[Stored entries]
•••••

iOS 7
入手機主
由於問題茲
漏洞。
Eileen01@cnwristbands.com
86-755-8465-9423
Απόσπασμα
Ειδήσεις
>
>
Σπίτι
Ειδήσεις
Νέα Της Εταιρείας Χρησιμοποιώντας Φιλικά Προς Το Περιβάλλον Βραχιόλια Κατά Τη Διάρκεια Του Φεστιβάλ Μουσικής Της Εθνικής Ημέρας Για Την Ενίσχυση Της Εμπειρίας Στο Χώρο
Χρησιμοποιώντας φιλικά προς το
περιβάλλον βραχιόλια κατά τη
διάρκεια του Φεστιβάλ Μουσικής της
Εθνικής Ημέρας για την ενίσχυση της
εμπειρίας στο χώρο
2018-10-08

•••••

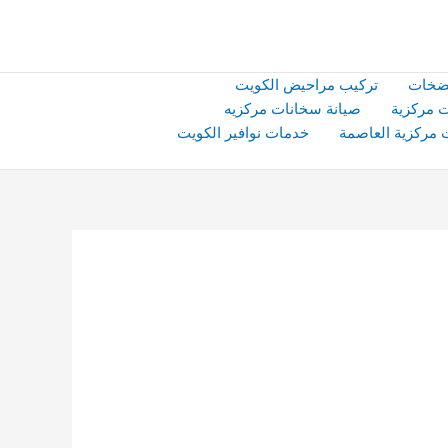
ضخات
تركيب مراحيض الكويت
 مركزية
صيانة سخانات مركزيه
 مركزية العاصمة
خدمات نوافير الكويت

•••••

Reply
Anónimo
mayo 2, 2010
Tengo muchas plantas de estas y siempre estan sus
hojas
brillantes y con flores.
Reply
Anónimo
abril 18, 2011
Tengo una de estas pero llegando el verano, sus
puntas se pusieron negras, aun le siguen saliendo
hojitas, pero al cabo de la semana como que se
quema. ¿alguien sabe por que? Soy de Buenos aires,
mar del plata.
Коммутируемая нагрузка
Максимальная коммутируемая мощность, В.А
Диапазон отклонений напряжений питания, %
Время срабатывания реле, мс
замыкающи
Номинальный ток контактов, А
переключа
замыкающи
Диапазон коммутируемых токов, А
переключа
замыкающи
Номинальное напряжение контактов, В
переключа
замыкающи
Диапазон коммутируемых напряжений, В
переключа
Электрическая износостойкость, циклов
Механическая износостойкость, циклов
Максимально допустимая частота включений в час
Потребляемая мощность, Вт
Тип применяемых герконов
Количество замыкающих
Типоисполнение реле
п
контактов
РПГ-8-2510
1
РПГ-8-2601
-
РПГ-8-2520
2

•••••

EXERCISE BRIEF ->
In how many lines of the data does the string "estas" appear? Give only the number.

SOLUTION ->
2